I’ve got a few more things to measure, but if you have any requests, let me know. Also, if I know you, you’re free to borrow my kill-a-watt to measure stuff around your place.


  1. Interesting findings! Although, just FYI, the spreadsheets aren’t visible from some places of business like mine that block sites filtered as “Personal Network and Storage”, like http://spreadsheets.google.com/. I suppose that’s not a big deal for a single blog record, but if you want to display spreadsheets on a high-traffic static page, it poses accessibility issues…

  2. I’ve been trying to figure out why my electric bills are extraordinarily high, starting with a spreadsheet like this. But the numbers weren’t adding up. I interrogated some hapless PG&E person for like 45 minutes to understand their billing system.

    The key is the baseline, and the tiers. With our baseline monthly allowance the power is about 11¢.kW/h. But as you exceed that baseline allowance the price per kW/h goes up. By the 5th tier (which I frequently hit) it’s up to 44¢.

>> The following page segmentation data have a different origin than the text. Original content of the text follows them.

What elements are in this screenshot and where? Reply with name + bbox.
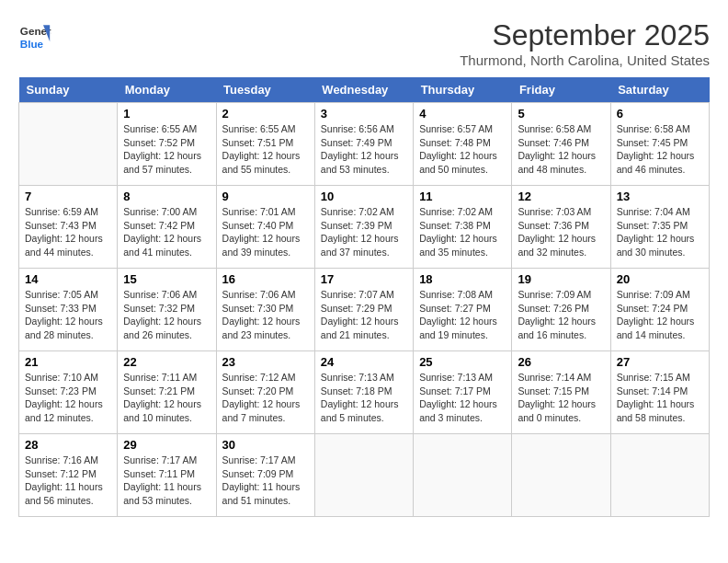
date-number: 21 [25, 355, 111, 369]
cell-info: Sunrise: 7:17 AM Sunset: 7:09 PM Dayligh… [222, 454, 309, 508]
cell-info: Sunrise: 7:09 AM Sunset: 7:26 PM Dayligh… [518, 288, 604, 342]
date-number: 28 [25, 438, 111, 452]
cell-info: Sunrise: 7:13 AM Sunset: 7:18 PM Dayligh… [321, 371, 407, 425]
calendar-cell: 10Sunrise: 7:02 AM Sunset: 7:39 PM Dayli… [314, 186, 413, 269]
date-number: 30 [222, 438, 309, 452]
date-number: 27 [617, 355, 703, 369]
date-number: 11 [419, 190, 506, 203]
month-title: September 2025 [460, 18, 710, 52]
date-number: 9 [222, 190, 309, 203]
week-row-3: 14Sunrise: 7:05 AM Sunset: 7:33 PM Dayli… [19, 269, 710, 351]
calendar-cell: 24Sunrise: 7:13 AM Sunset: 7:18 PM Dayli… [314, 351, 413, 434]
date-number: 1 [123, 107, 210, 121]
date-number: 15 [123, 272, 210, 286]
cell-info: Sunrise: 7:04 AM Sunset: 7:35 PM Dayligh… [617, 205, 703, 259]
date-number: 4 [419, 107, 506, 121]
location-title: Thurmond, North Carolina, United States [460, 52, 710, 68]
calendar-cell [19, 103, 118, 186]
calendar-cell: 11Sunrise: 7:02 AM Sunset: 7:38 PM Dayli… [414, 186, 512, 269]
date-number: 19 [518, 272, 604, 286]
calendar-cell: 18Sunrise: 7:08 AM Sunset: 7:27 PM Dayli… [414, 269, 512, 351]
calendar-cell: 12Sunrise: 7:03 AM Sunset: 7:36 PM Dayli… [512, 186, 610, 269]
cell-info: Sunrise: 7:06 AM Sunset: 7:30 PM Dayligh… [222, 288, 309, 342]
date-number: 23 [222, 355, 309, 369]
date-number: 8 [123, 190, 210, 203]
cell-info: Sunrise: 6:58 AM Sunset: 7:46 PM Dayligh… [518, 122, 604, 177]
calendar-cell: 9Sunrise: 7:01 AM Sunset: 7:40 PM Daylig… [216, 186, 314, 269]
date-number: 17 [321, 272, 407, 286]
cell-info: Sunrise: 7:05 AM Sunset: 7:33 PM Dayligh… [25, 288, 111, 342]
week-row-1: 1Sunrise: 6:55 AM Sunset: 7:52 PM Daylig… [19, 103, 710, 186]
cell-info: Sunrise: 7:07 AM Sunset: 7:29 PM Dayligh… [321, 288, 407, 342]
weekday-header-tuesday: Tuesday [216, 77, 314, 103]
date-number: 7 [25, 190, 111, 203]
cell-info: Sunrise: 7:03 AM Sunset: 7:36 PM Dayligh… [518, 205, 604, 259]
weekday-header-friday: Friday [512, 77, 610, 103]
logo-icon: General Blue [18, 18, 51, 52]
week-row-2: 7Sunrise: 6:59 AM Sunset: 7:43 PM Daylig… [19, 186, 710, 269]
calendar-cell: 23Sunrise: 7:12 AM Sunset: 7:20 PM Dayli… [216, 351, 314, 434]
calendar-cell: 3Sunrise: 6:56 AM Sunset: 7:49 PM Daylig… [314, 103, 413, 186]
weekday-header-saturday: Saturday [610, 77, 709, 103]
calendar-cell: 7Sunrise: 6:59 AM Sunset: 7:43 PM Daylig… [19, 186, 118, 269]
logo: General Blue [18, 18, 51, 52]
date-number: 6 [617, 107, 703, 121]
cell-info: Sunrise: 7:08 AM Sunset: 7:27 PM Dayligh… [419, 288, 506, 342]
calendar-cell [414, 434, 512, 517]
calendar-cell: 22Sunrise: 7:11 AM Sunset: 7:21 PM Dayli… [118, 351, 216, 434]
date-number: 12 [518, 190, 604, 203]
calendar-cell: 15Sunrise: 7:06 AM Sunset: 7:32 PM Dayli… [118, 269, 216, 351]
title-area: September 2025 Thurmond, North Carolina,… [460, 18, 710, 68]
weekday-header-wednesday: Wednesday [314, 77, 413, 103]
date-number: 3 [321, 107, 407, 121]
date-number: 18 [419, 272, 506, 286]
calendar-cell [314, 434, 413, 517]
page-header: General Blue September 2025 Thurmond, No… [18, 18, 710, 68]
calendar-cell: 19Sunrise: 7:09 AM Sunset: 7:26 PM Dayli… [512, 269, 610, 351]
calendar-cell: 29Sunrise: 7:17 AM Sunset: 7:11 PM Dayli… [118, 434, 216, 517]
date-number: 24 [321, 355, 407, 369]
calendar-cell: 14Sunrise: 7:05 AM Sunset: 7:33 PM Dayli… [19, 269, 118, 351]
cell-info: Sunrise: 6:55 AM Sunset: 7:52 PM Dayligh… [123, 122, 210, 177]
cell-info: Sunrise: 7:09 AM Sunset: 7:24 PM Dayligh… [617, 288, 703, 342]
cell-info: Sunrise: 7:10 AM Sunset: 7:23 PM Dayligh… [25, 371, 111, 425]
calendar-cell: 25Sunrise: 7:13 AM Sunset: 7:17 PM Dayli… [414, 351, 512, 434]
cell-info: Sunrise: 7:15 AM Sunset: 7:14 PM Dayligh… [617, 371, 703, 425]
week-row-5: 28Sunrise: 7:16 AM Sunset: 7:12 PM Dayli… [19, 434, 710, 517]
calendar-table: SundayMondayTuesdayWednesdayThursdayFrid… [18, 77, 710, 517]
cell-info: Sunrise: 7:02 AM Sunset: 7:38 PM Dayligh… [419, 205, 506, 259]
date-number: 25 [419, 355, 506, 369]
calendar-cell: 28Sunrise: 7:16 AM Sunset: 7:12 PM Dayli… [19, 434, 118, 517]
date-number: 5 [518, 107, 604, 121]
date-number: 16 [222, 272, 309, 286]
svg-text:Blue: Blue [20, 38, 44, 50]
calendar-cell: 6Sunrise: 6:58 AM Sunset: 7:45 PM Daylig… [610, 103, 709, 186]
calendar-cell: 17Sunrise: 7:07 AM Sunset: 7:29 PM Dayli… [314, 269, 413, 351]
calendar-cell: 13Sunrise: 7:04 AM Sunset: 7:35 PM Dayli… [610, 186, 709, 269]
calendar-cell: 4Sunrise: 6:57 AM Sunset: 7:48 PM Daylig… [414, 103, 512, 186]
calendar-cell: 2Sunrise: 6:55 AM Sunset: 7:51 PM Daylig… [216, 103, 314, 186]
calendar-cell [610, 434, 709, 517]
cell-info: Sunrise: 6:57 AM Sunset: 7:48 PM Dayligh… [419, 122, 506, 177]
cell-info: Sunrise: 7:11 AM Sunset: 7:21 PM Dayligh… [123, 371, 210, 425]
week-row-4: 21Sunrise: 7:10 AM Sunset: 7:23 PM Dayli… [19, 351, 710, 434]
date-number: 20 [617, 272, 703, 286]
date-number: 10 [321, 190, 407, 203]
calendar-cell: 20Sunrise: 7:09 AM Sunset: 7:24 PM Dayli… [610, 269, 709, 351]
calendar-cell [512, 434, 610, 517]
calendar-cell: 30Sunrise: 7:17 AM Sunset: 7:09 PM Dayli… [216, 434, 314, 517]
cell-info: Sunrise: 6:55 AM Sunset: 7:51 PM Dayligh… [222, 122, 309, 177]
cell-info: Sunrise: 7:16 AM Sunset: 7:12 PM Dayligh… [25, 454, 111, 508]
cell-info: Sunrise: 6:58 AM Sunset: 7:45 PM Dayligh… [617, 122, 703, 177]
calendar-cell: 21Sunrise: 7:10 AM Sunset: 7:23 PM Dayli… [19, 351, 118, 434]
cell-info: Sunrise: 7:06 AM Sunset: 7:32 PM Dayligh… [123, 288, 210, 342]
date-number: 14 [25, 272, 111, 286]
date-number: 13 [617, 190, 703, 203]
cell-info: Sunrise: 7:14 AM Sunset: 7:15 PM Dayligh… [518, 371, 604, 425]
weekday-header-monday: Monday [118, 77, 216, 103]
cell-info: Sunrise: 7:00 AM Sunset: 7:42 PM Dayligh… [123, 205, 210, 259]
cell-info: Sunrise: 7:01 AM Sunset: 7:40 PM Dayligh… [222, 205, 309, 259]
date-number: 26 [518, 355, 604, 369]
calendar-cell: 27Sunrise: 7:15 AM Sunset: 7:14 PM Dayli… [610, 351, 709, 434]
cell-info: Sunrise: 7:17 AM Sunset: 7:11 PM Dayligh… [123, 454, 210, 508]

    Since it’s aggregated monthly, it becomes really hard to tell how much something really cost you that month. I’ve found it more useful to look at things in terms of the portion of baseline. For example, a 2-amp furnace fan that we leave running all the time for HEPA filtration consumes 5.76kW/h per day. In a 30-day billing cycle, at 11¢ per kW/h, it works out to $19/month. Not too bad considering the benefits to our allergies. BUT — that’s if nothing else was running. If we were in the 5th tier of usage above baseline, it quadruples. That’s starting to get expensive!

    So the Pacific Gas and Electric lady pointed out that our winter baseline allowance in my area is 12.1kW/h per day. (The final tally is at the end of the month, but I’m calculating daily to eliminate the variable of how many days there are in a billing cycle.) That fan is burning 5.76kW/h per day — almost half my baseline! Running it all the time is going to virtually guarantee that we’ll exceed baseline, by a wide, expensive margin.

    So I’m building a new spreadsheet that rates everything in kW/h per day so I can see which things are burning what percentage of baseline, and how far over baseline in percentage that these appliances are pushing us, in total.

  3. Wow, I don’t see evidence of the tiered system on my service, but that’s not much of an allotment on your base tier.

    What’s interesting, if my math is correct, is that a small diesel generator (which, according to Wikipedia might use between .28 and .4 liters of fuel per kilowatt hour) would cost about 20 cents per kilowatt-hour to run (only the cost of fuel).